B. Share Redemption Program
Our board of directors and our officers remain focused on carefully managing our cash position and maintaining appropriate levels of liquidity to meet our operating and capital needs in an environment where access to capital in the equity and debt markets remains constrained. To that end, on November 30, 2009, our board of directors determined that it is in our best interest to suspend our share redemption program until further notice, except with respect to redemption requests made in connection with the death or disability (as defined in the Code) of a shareholder (referred to herein as “Special Redemption Requests”). Accordingly, all pending redemption requests that were not made in connection with the death or disability of a shareholder will be not be funded, nor will any additional such requests that are received hereafter be funded, until further notice. Special Redemption Requests will be considered for redemption by our board of directors on a quarterly basis, and the fulfillment of any Special Redemption Requests will be subject to the discretion of our board of directors in determining whether we have sufficient funds available for redemptions and will be subject to the other limitations of the share redemption program, as described below.

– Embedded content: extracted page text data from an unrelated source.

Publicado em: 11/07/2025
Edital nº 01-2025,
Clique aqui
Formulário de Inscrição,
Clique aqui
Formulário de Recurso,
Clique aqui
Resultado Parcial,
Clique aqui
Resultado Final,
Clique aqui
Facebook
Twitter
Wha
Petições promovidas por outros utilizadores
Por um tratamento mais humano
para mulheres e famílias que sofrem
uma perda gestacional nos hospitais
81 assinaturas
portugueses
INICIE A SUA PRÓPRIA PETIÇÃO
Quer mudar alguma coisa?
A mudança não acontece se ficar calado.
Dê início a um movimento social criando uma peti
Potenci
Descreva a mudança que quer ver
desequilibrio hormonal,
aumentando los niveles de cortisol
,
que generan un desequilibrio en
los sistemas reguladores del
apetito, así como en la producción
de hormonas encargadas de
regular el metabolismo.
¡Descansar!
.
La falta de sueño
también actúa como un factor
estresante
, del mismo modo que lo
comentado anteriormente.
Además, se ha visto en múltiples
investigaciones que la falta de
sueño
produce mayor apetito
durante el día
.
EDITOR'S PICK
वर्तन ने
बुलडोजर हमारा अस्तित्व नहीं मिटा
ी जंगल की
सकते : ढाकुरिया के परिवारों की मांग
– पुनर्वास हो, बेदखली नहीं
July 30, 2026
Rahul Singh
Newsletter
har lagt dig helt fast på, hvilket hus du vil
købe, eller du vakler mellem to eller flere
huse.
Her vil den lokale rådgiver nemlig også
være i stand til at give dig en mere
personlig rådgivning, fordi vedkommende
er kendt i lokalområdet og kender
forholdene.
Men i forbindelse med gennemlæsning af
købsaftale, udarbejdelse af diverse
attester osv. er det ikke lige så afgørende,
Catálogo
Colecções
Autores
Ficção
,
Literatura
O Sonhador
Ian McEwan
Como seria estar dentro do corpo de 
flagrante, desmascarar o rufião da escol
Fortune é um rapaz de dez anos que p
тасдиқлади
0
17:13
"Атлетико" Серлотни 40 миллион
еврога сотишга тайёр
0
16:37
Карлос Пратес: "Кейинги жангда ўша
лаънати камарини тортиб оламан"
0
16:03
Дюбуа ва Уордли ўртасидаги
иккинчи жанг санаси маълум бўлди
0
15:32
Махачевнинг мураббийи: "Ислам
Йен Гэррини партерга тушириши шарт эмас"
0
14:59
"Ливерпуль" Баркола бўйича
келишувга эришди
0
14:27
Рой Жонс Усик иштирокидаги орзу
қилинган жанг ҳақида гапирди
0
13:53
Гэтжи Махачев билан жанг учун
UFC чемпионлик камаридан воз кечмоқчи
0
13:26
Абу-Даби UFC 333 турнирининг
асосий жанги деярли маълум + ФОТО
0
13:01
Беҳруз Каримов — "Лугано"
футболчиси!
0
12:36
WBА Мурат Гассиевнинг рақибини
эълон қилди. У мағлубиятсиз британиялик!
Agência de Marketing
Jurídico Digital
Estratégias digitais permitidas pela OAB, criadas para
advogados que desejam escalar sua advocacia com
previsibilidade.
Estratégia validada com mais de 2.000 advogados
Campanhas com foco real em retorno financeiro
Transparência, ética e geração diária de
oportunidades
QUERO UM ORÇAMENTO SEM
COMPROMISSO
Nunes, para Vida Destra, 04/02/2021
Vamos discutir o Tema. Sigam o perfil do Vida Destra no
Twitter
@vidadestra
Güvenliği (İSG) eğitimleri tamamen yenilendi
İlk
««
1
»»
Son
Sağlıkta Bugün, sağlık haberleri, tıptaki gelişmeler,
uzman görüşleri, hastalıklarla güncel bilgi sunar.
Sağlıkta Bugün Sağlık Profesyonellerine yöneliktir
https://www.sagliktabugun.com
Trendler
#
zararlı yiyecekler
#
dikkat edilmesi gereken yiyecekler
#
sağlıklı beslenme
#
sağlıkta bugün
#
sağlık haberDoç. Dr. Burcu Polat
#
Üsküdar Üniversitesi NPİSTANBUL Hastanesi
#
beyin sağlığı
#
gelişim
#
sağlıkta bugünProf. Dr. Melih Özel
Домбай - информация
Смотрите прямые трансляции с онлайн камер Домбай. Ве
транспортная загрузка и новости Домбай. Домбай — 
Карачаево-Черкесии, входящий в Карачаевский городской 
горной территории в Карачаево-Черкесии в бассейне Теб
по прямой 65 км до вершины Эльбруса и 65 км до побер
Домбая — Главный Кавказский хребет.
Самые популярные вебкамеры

As a result of these changes, any reference to our share redemption program in the Prospectus and Section D of Supplement No. 5 is hereby updated to reflect that our share redemption program has been suspended until further notice, except with respect to Special Redemption Requests. Further, any description of the terms of our share redemption program in the Prospectus and Section D of Supplement No. 5 should be read in conjunction with and is superseded by the following disclosure, which deletes and replaces the “Description of Capital Stock - Share Redemption Program” section of the Prospectus:
Share Redemption Program
Our shares are currently not listed on a national securities exchange and we currently do not intend to list our shares. In order to provide our shareholders with some liquidity, we have a share redemption program. However, on November 30, 2009, our board of directors determined that it is in our best interest to suspend our share redemption program until further notice, except with respect to redemption requests made in connection with the death or disability (as defined in the Code) of a shareholder. All unfunded requests for redemptions, which were not made in connection with the death or disability of a shareholder will be cancelled. Such redemption requests may be resubmitted at such point in the future, if any, at which our board of directors determines to reopen our share redemption program. Any such future redemption requests will be subject to the conditions and limitations of our share redemption program, which are described herein.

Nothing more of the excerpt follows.